Preference-driven behavior in LLMs may be a necessary precondition for AI misalignment such as sandbagging: models cannot strategically pursue misaligned goals unless their behavior is influenced by their preferences. Yet prior work has typically prompted models explicitly to act in specific ways, leaving unclear whether observed behaviors reflect instruction-following capabilities vs underlying model preferences. Here we test whether this precondition for misalignment is present. Using entity preferences as a behavioral probe, we measure whether stated preferences predict downstream behavior in five frontier LLMs across three domains: donation advice, refusal behavior, and task performance. Conceptually replicating prior work, we first confirm that all five models show highly consistent preferences across two independent measurement methods.

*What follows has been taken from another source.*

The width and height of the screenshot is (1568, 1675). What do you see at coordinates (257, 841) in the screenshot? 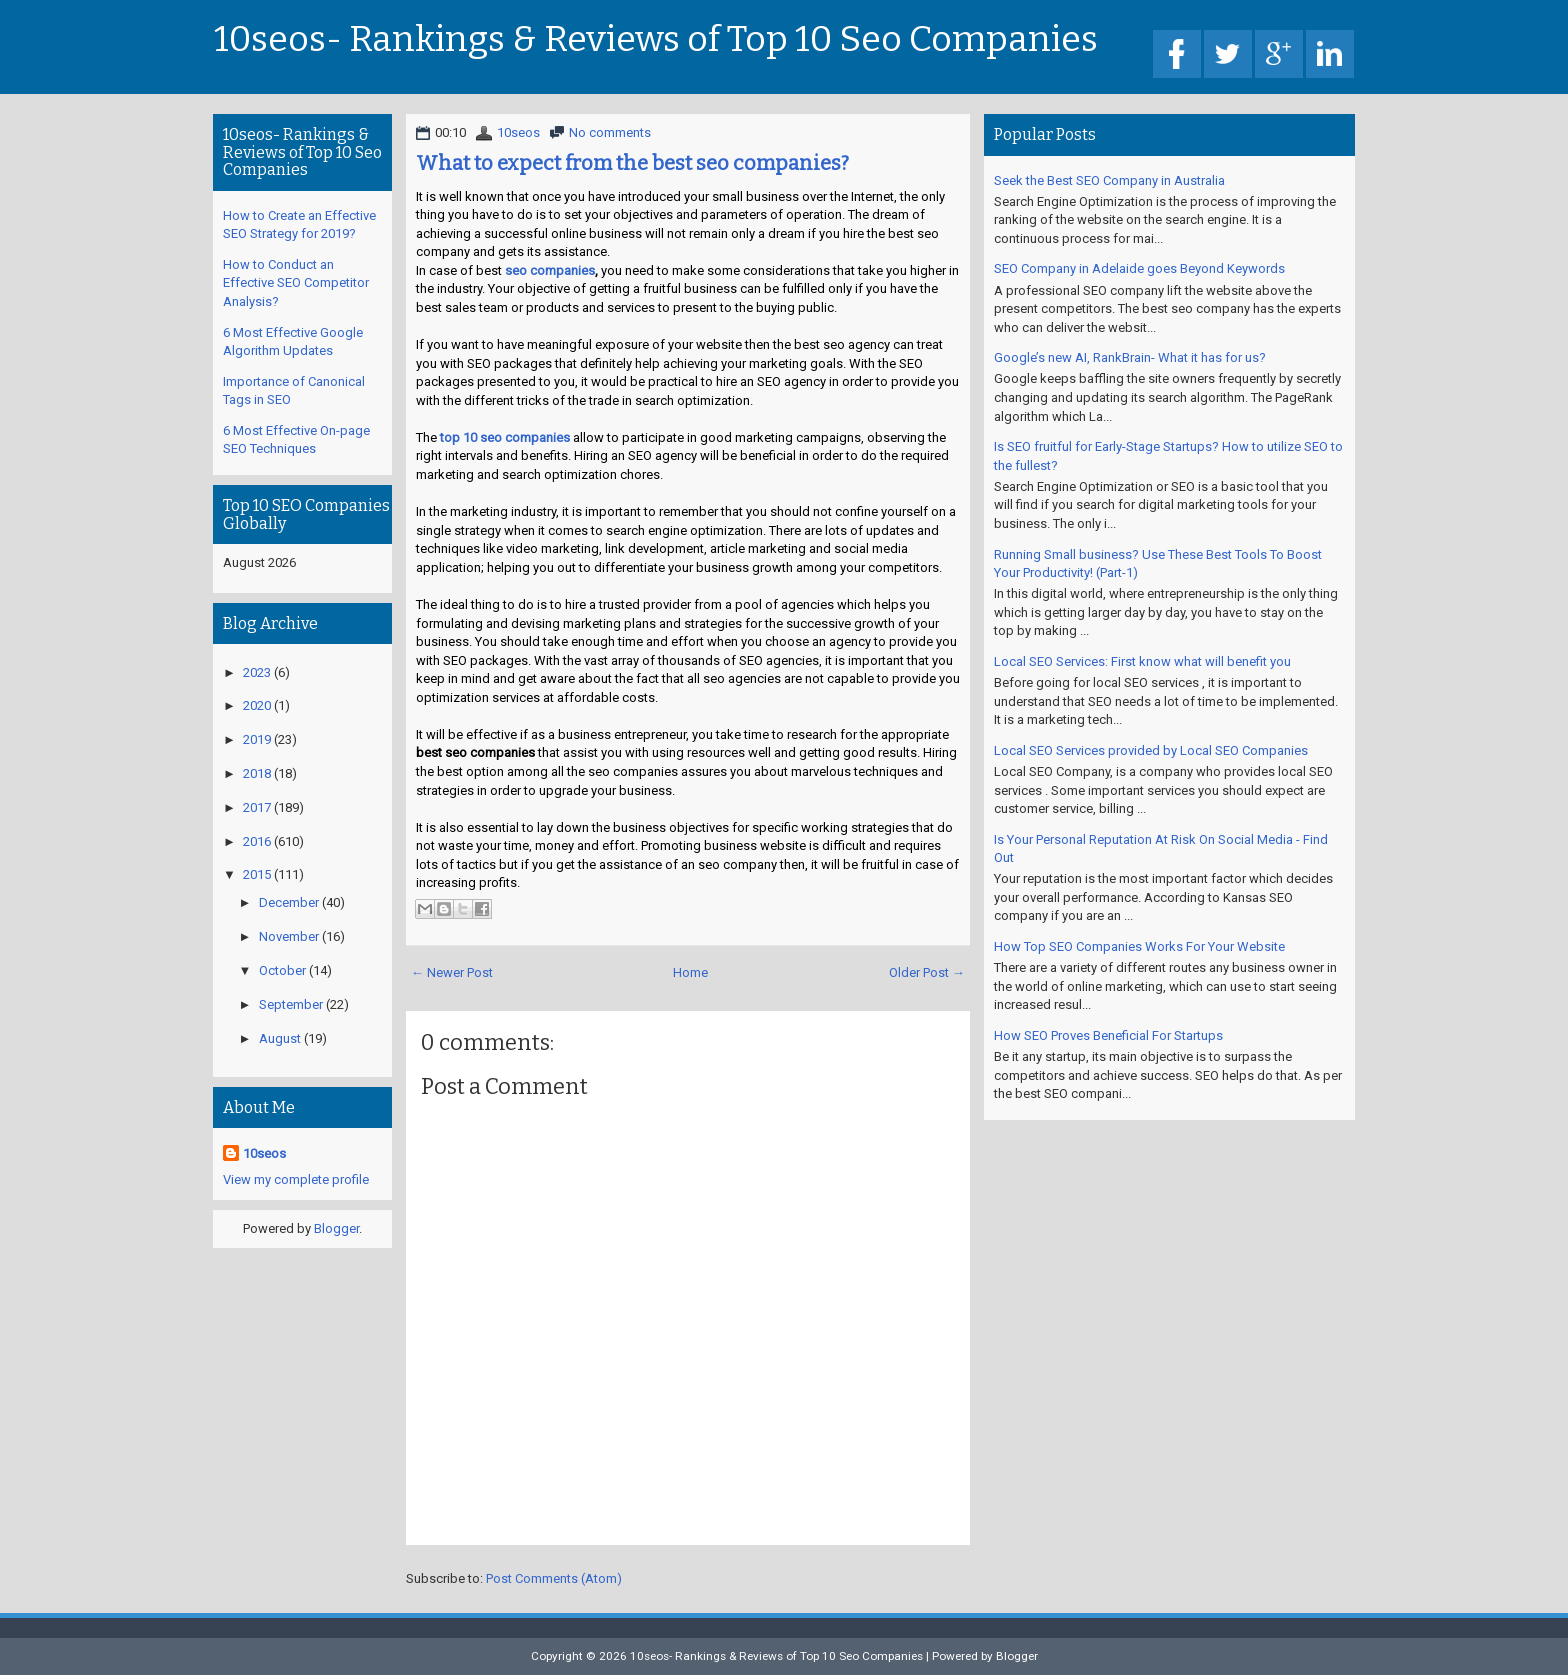 I see `2016` at bounding box center [257, 841].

We then test behavioral consequences in a simulated user environment. We find that all five models give preference-aligned donation advice. All five models also show preference-correlated refusal patterns when asked to recommend donations, refusing more often for less-preferred entities. All preference-related behaviors that we observe here emerge without instructions to act on preferences. Results for task performance are mixed: on a question-answering benchmark (BoolQ), two models show small but significant accuracy differences favoring preferred entities; one model shows the opposite pattern; and two models show no significant relationship. On complex agentic tasks, we find no evidence of preference-driven performance differences. While LLMs have consistent preferences that reliably predict advice-giving behavior, these preferences do not consistently translate into downstream task performance.